[[ DATA TO PROCESS, beginning ]]

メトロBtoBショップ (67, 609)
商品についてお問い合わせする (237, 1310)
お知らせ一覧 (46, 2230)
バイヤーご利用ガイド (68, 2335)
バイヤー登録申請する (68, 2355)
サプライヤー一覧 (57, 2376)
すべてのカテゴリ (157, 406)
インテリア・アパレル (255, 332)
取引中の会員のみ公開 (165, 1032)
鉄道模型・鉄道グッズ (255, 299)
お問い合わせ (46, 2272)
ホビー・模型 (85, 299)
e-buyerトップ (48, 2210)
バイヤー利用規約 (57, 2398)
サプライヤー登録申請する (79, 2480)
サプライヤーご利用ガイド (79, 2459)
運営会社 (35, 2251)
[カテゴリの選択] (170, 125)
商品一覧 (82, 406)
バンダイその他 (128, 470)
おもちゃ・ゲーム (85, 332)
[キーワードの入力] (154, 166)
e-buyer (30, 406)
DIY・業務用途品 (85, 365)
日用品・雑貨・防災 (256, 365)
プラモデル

[[ DATA TO PROCESS, end ]]

* WHAT TO PRODUCE: Each line from the one with "商品一覧 (82, 406)" through the last line of the material is to be retyped exactly, and no other line is.

* EXERCISE RESULT:
商品一覧 (82, 406)
バンダイその他 (128, 470)
おもちゃ・ゲーム (85, 332)
[キーワードの入力] (154, 166)
e-buyer (30, 406)
DIY・業務用途品 (85, 365)
日用品・雑貨・防災 (256, 365)
プラモデル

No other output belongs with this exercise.